The CSS Georgia never fired a shot in anger during the Civil War
She was scuttled rather than left to fall into Union hands during the war
Now the ironclad must be moved so a shipping channel can be deepened
She didn’t have enough power to maneuver and effectively trade artillery rounds with enemy vessels in the swift Savannah River. Instead, the locally produced CSS Georgia, a one-of-a-kind ironclad produced for the Confederacy during the Civil War, became a stationary floating battery, bristling with artillery pieces.
She did her job.
The Yankees, intent on taking Savannah, Georgia, refused to take on the CSS Georgia or other nearby defense obstructions.
The CSS Georgia won the battle, but lost the war: The vessel was scuttled in December 1864 shortly before Union forces took Savannah and presented the city to President Abraham Lincoln as a Christmas present. The shipwreck has rested in the murky river since, rarely disturbed and having weathered the indignity of being hit during dredging a couple of times over the years.
This week, U.S. Navy divers, working with archaeologists for the U.S. Army Corps of Engineers, retrieved a 64-square-foot section of the ironclad, a precursor to the long-anticipated removal and preservation of the shipwreck so the city’s vital shipping channel can be deepened.
The Corps expects to spend an estimated $9.5 million on the project. The removal is expected to begin in summer 2014, although funding has not been finalized.
“Over time the ship’s casemate, the iron-covered upper portion of the warship, came apart,” the Corps’ Savannah District said in a statement Wednesday. “The small portion removed Tuesday will give archaeologists the ability to assess the condition of the remainder of the ship.”

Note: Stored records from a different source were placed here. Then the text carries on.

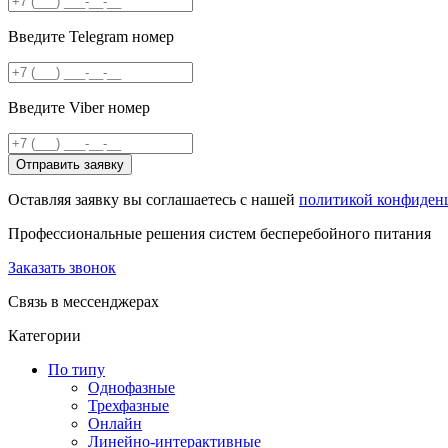
Введите Telegram номер
Введите Viber номер
Отправить заявку
Оставляя заявку вы соглашаетесь с нашей
политикой конфиден
Профессиональные решения систем бесперебойного питания
Заказать звонок
Связь в мессенджерах
Категории
По типу
Однофазные
Трехфазные
Онлайн
Линейно-интерактивные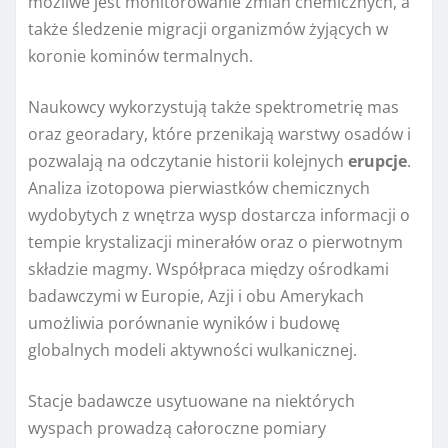
możliwe jest monitorowanie zmian chemicznych, a
także śledzenie migracji organizmów żyjących w
koronie kominów termalnych.
Naukowcy wykorzystują także spektrometrię mas
oraz georadary, które przenikają warstwy osadów i
pozwalają na odczytanie historii kolejnych
erupcje
.
Analiza izotopowa pierwiastków chemicznych
wydobytych z wnętrza wysp dostarcza informacji o
tempie krystalizacji minerałów oraz o pierwotnym
składzie magmy. Współpraca między ośrodkami
badawczymi w Europie, Azji i obu Amerykach
umożliwia porównanie wyników i budowę
globalnych modeli aktywności wulkanicznej.
Stacje badawcze usytuowane na niektórych
wyspach prowadzą całoroczne pomiary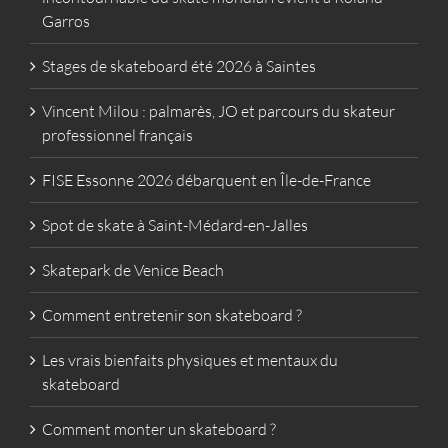
Garros
Stages de skateboard été 2026 à Saintes
Vincent Milou : palmarès, JO et parcours du skateur
professionnel français
FISE Essonne 2026 débarquent en Île-de-France
Spot de skate à Saint-Médard-en-Jalles
Skatepark de Venice Beach
Comment entretenir son skateboard ?
Les vrais bienfaits physiques et mentaux du
skateboard
Comment monter un skateboard ?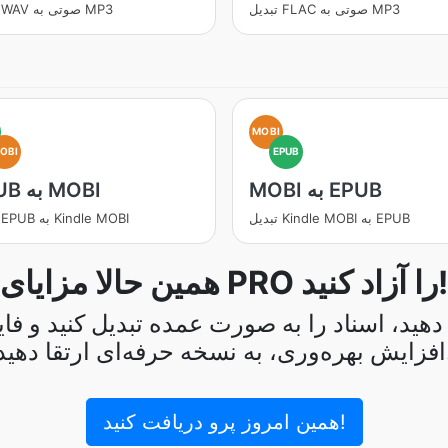
تبدیل FLAC صوتی به MP3
تبدیل WAV صوتی به MP3
MOBI
OBI
EPUB
MOBI به EPUB
EPUB به MOBI
تبدیل Kindle MOBI به EPUB
تبدیل EPUB به Kindle MOBI
همین حالا مزایای PRO را آزاد کنید!
د، اسناد را به صورت عمده تبدیل کنید و فایل‌ه
 ارتقا دهید.
همین امروز پرو دریافت کنید!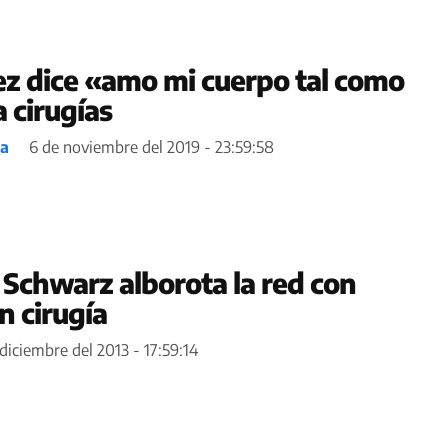
z dice «amo mi cuerpo tal como
 cirugías
ea
6 de noviembre del 2019 - 23:59:58
Schwarz alborota la red con
n cirugía
 diciembre del 2013 - 17:59:14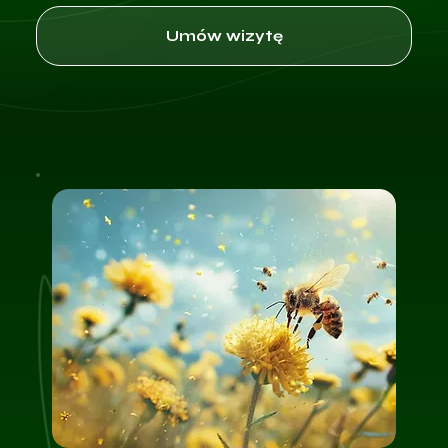
Umów wizytę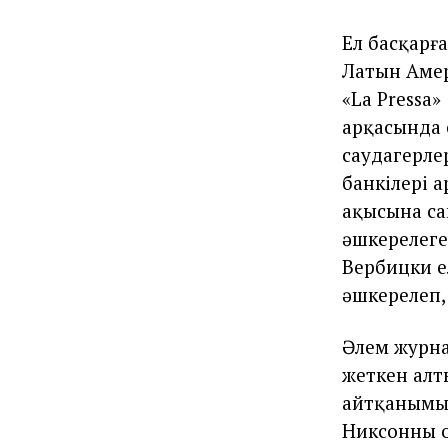
Ел басқарғ
Латын Амер
«La Pressa»
арқасында е
саудагерле
банкілері 
ақысына са
әшкерелеген
Вербицки е
әшкерелеп,
Әлем журна
жеткен алты
айтқанымыз
Никсонның 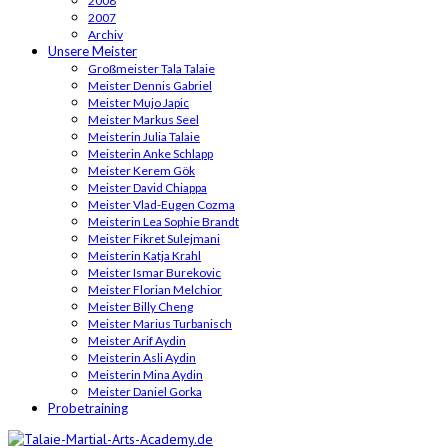
2008
2007
Archiv
Unsere Meister
Großmeister Tala Talaie
Meister Dennis Gabriel
Meister Mujo Japic
Meister Markus Seel
Meisterin Julia Talaie
Meisterin Anke Schlapp
Meister Kerem Gök
Meister David Chiappa
Meister Vlad-Eugen Cozma
Meisterin Lea Sophie Brandt
Meister Fikret Sulejmani
Meisterin Katja Krahl
Meister Ismar Burekovic
Meister Florian Melchior
Meister Billy Cheng
Meister Marius Turbanisch
Meister Arif Aydin
Meisterin Asli Aydin
Meisterin Mina Aydin
Meister Daniel Gorka
Probetraining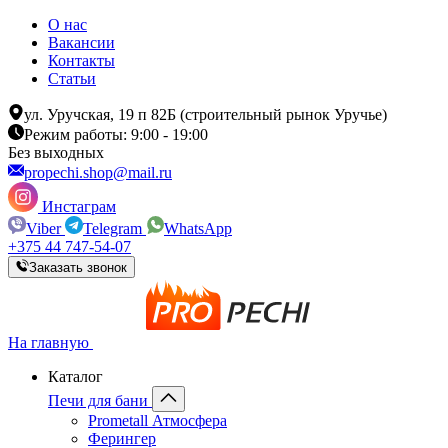
О нас
Вакансии
Контакты
Статьи
ул. Уручская, 19 п 82Б (строительный рынок Уручье)
Режим работы: 9:00 - 19:00
Без выходных
propechi.shop@mail.ru
Инстаграм
Viber
Telegram
WhatsApp
+375 44 747-54-07
Заказать звонок
На главную
Каталог
Печи для бани
Prometall Атмосфера
Ферингер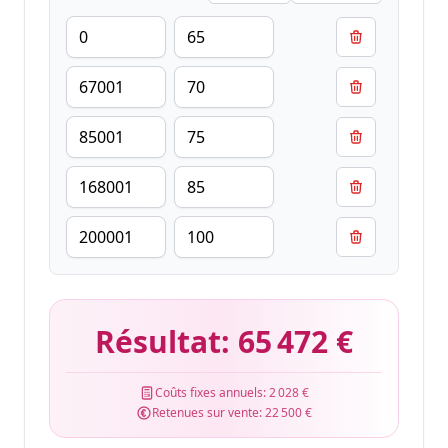
Résultat:
65 472 €
Coûts fixes annuels:
2 028 €
Retenues sur vente:
22 500 €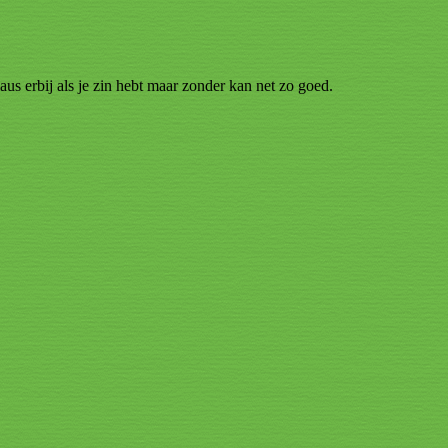
asaus erbij als je zin hebt maar zonder kan net zo goed.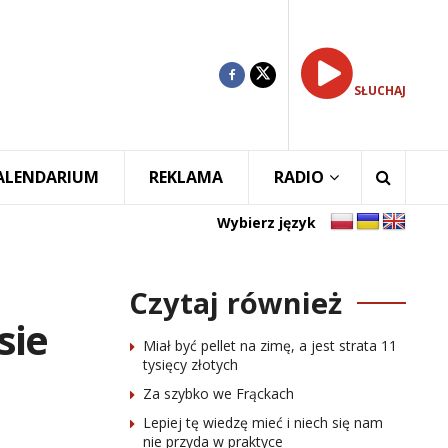
SŁUCHAJ
ALENDARIUM
REKLAMA
RADIO
Wybierz język
Czytaj również
sie
Miał być pellet na zimę, a jest strata 11
tysięcy złotych
Za szybko we Frąckach
Lepiej tę wiedzę mieć i niech się nam
nie przyda w praktyce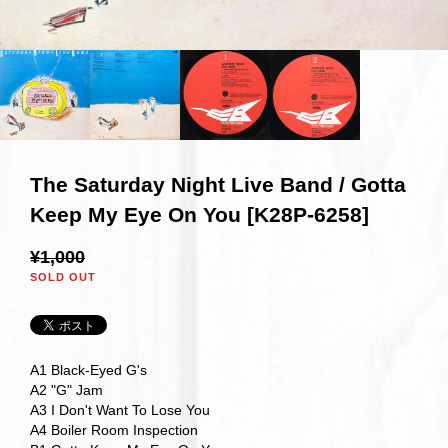
The Saturday Night Live Band / Gotta
Keep My Eye On You [K28P-6258]
¥1,000
SOLD OUT
A1 Black-Eyed G's
A2 "G" Jam
A3 I Don't Want To Lose You
A4 Boiler Room Inspection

That remainder includes remaining cannon, pieces of the ship’s power plant and propeller shaft and two chunks of the casemate.
Officials are excited because the recovery of the casemates – the compartments where artillery pieces were housed – is believed to be the first of a Confederate ironclad. One of the surviving casemates is huge: 68 feet by 24 feet.
Divers, who have only a few feet of visibility, have been assessing the CSS Georgia wreck, so they know what they will be facing next summer. The site is adjacent to Old Fort Jackson and the main shipping channel.
“This is just a small section. It was not cut off,” Corps public affairs specialist Sandra Hudson said of the piece recovered Tuesday. “It was a small piece they found that would be the most viable to pull up.”
Archaeologists have the challenge of preserving the CSS Georgia through chemical and other means, making her iron stable so that the remains one day can be displayed in museums.
This 5,000-pound chunk of casemate, lifted by crane onto a barge, is being sent to Texas A&M University for archaeological testing, Hudson said.
The remains of the CSS Georgia may answer some mysteries, including its dimensions and the manner of construction. The casemates were made of railroad iron. The vessel could handle 10 guns, though fewer were onboard when it was destroyed.
There are no known blueprints for the ironclad, which was produced in Savannah in 1862 as part of a defensive naval squadron. Its wreckage straddles the borders of Georgia and South Carolina.
According to the Corps, Savannah’s harbor will be deepened from 42 feet to 47 feet, “greatly expanding its capability to handle larger cargo vessels.”
The ongoing expansion of the Panama Canal means bigger ships will need deeper water at ports around the United States.
If things go as planned, the remains of the CSS Georgia and associated artifacts will be on the surface before the 150th anniversary of its sinking.